• **GOAL OF THE EXERCISE**
List every line in this data where the string "named" occurs.
(GIVEN DATA Opens)
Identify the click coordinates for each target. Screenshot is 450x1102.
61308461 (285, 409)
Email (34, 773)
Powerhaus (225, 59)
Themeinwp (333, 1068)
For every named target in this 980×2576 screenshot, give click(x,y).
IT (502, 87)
(GIVEN DATA Closes)
(GIVEN DATA Opens)
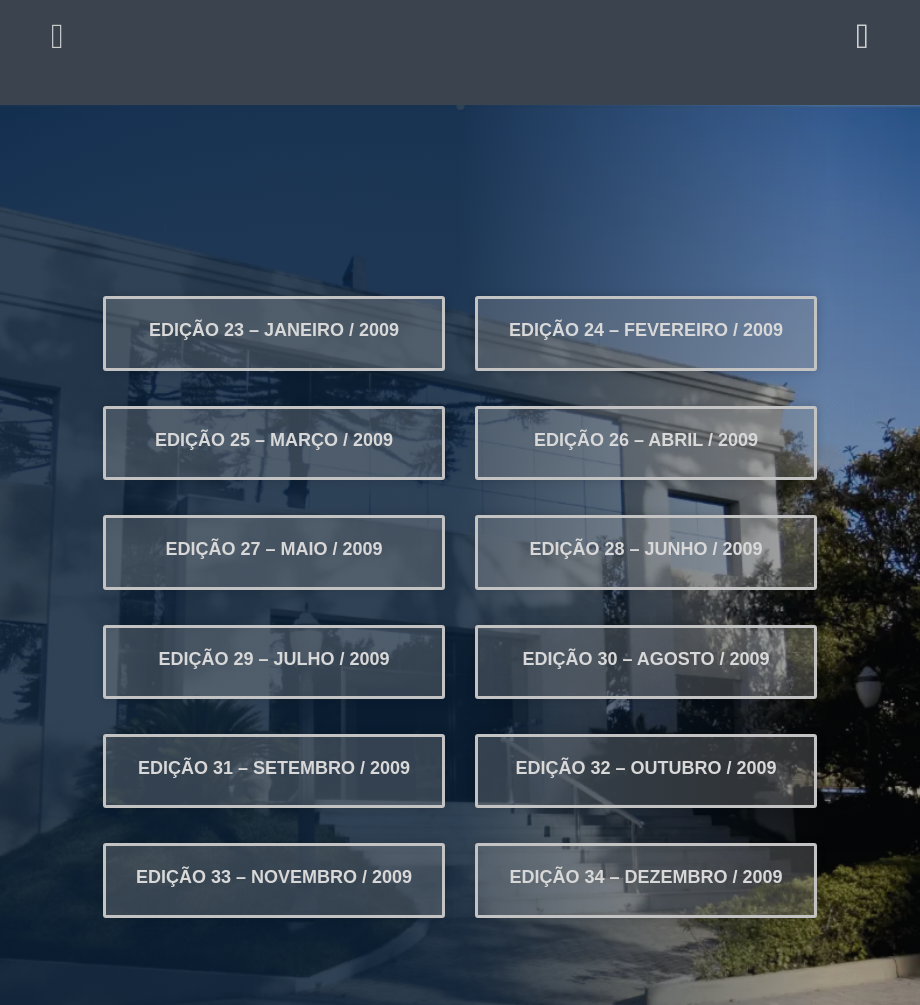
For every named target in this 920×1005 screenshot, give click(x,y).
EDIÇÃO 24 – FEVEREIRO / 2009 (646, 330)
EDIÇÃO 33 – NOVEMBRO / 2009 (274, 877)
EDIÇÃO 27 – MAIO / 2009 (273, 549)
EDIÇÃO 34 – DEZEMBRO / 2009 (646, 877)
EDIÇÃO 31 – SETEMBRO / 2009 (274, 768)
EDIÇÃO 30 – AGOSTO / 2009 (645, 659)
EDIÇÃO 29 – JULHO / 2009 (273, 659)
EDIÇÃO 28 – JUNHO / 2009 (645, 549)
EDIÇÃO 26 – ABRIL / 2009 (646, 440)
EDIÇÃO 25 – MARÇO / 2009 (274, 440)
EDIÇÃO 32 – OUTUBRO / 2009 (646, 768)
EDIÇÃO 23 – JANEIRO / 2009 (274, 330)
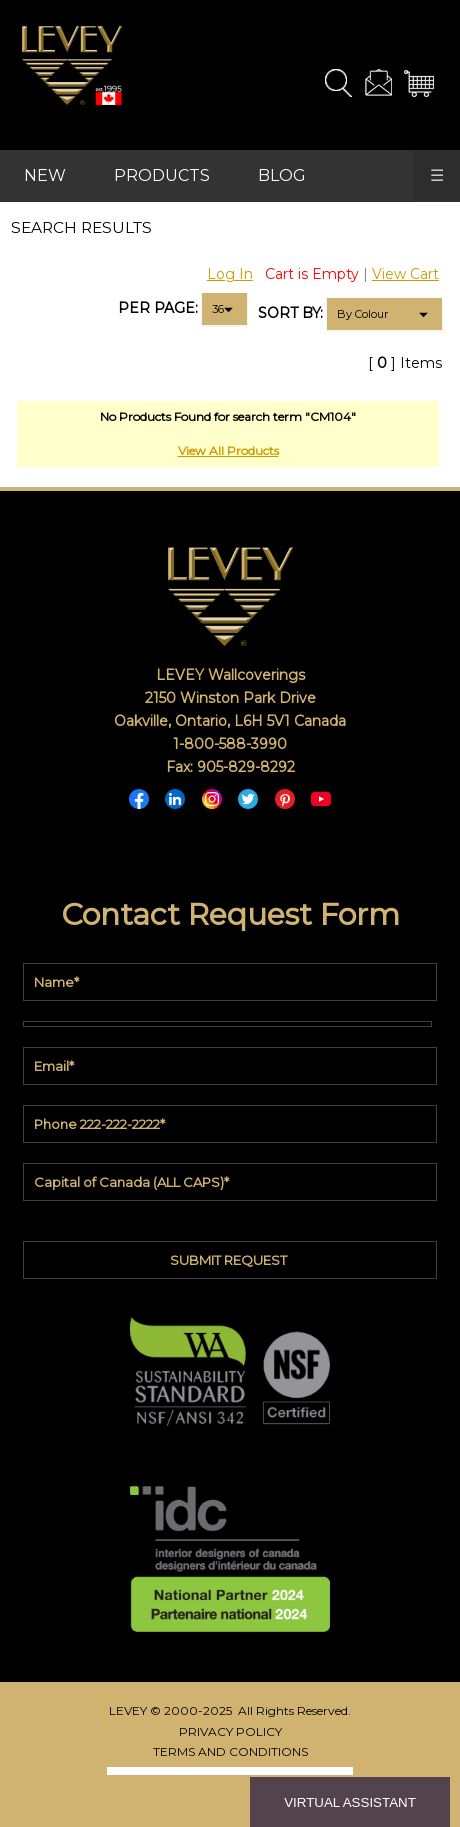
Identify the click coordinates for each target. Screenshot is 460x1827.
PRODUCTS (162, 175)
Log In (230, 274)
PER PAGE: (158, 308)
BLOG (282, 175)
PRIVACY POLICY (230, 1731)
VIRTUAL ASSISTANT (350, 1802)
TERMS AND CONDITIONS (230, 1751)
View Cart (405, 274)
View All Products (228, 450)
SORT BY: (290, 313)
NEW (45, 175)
(GIVEN DATA Closes)
(GIVEN DATA Opens)
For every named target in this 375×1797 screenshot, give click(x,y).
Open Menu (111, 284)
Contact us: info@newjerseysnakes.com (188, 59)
(GIVEN DATA Closes)
• **FINAL ANSWER**
For every named target in this 980×2576 screenshot, give click(x,y).
For every named target in this 920×1005 screenshot, give click(x,y).
For every named target in this 375×1797 screenshot, give click(x,y).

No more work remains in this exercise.